Strikes to cost $100m
BOOKMAKERS say about $100 million will be lost in betting turnover if TAB racing doesn’t go ahead in Queensland on two of the biggest days on the calendar.
One betting company predicted boycotting both Cox Plate day on Saturday and Melbourne Cup day on November 6 would cost $98 million in betting. Racing Queensland would lose about $4 million in bookmaker levies.
Key racing officials were in talks late last night with the Queensland Government to end the impasse. They have until early this morning if racing is to go ahead on Saturday, although key figures were resigned to the first round of strike action taking place.

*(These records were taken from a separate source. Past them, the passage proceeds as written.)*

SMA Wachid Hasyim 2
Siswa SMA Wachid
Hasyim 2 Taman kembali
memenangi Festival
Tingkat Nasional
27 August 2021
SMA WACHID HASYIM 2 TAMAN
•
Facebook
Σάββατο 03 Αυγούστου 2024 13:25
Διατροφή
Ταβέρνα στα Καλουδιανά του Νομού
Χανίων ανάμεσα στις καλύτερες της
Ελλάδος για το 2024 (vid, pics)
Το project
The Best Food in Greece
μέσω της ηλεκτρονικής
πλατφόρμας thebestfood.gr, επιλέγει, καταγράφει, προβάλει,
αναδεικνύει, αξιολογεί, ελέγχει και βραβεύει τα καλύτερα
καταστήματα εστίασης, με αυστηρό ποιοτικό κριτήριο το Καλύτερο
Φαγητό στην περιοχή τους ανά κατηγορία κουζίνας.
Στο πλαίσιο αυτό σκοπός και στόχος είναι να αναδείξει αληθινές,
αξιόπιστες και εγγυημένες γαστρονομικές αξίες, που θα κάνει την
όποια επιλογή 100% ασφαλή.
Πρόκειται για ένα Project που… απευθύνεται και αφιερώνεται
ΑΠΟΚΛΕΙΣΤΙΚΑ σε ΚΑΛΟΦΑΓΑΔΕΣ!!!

Owners, trainers, jockeys and breeders last week agreed to boycott two days of racing in protest to the Government’s refusal to pump money into stakes.

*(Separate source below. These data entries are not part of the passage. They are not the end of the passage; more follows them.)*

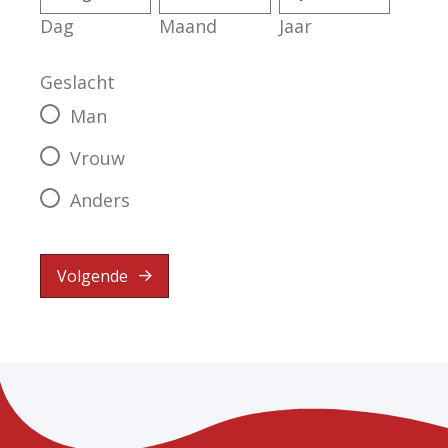
Dag
Maand
Jaar
Geslacht
Man
Vrouw
Anders
Volgende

The Government is forecast to earn $70 million in the first year from a 15 per cent tax on bookmarkers, and $100 million in the second.
However, none of the money has been earmarked for thoroughbred racing, the industry’s prime breadwinner.
“We have pretty much put a line through any chance of resurrecting Saturday’s races,” Racing Industry Alliance spokesman Craig Partington said yesterday. More than 50 trainers, including some from the Gold Coast, met on Tuesday. Partington said all backed strike action.
A spokesman for Racing Minister Stirling Hinchliffe said discussions between the Government and Racing Queensland were ongoing but no progress had been made.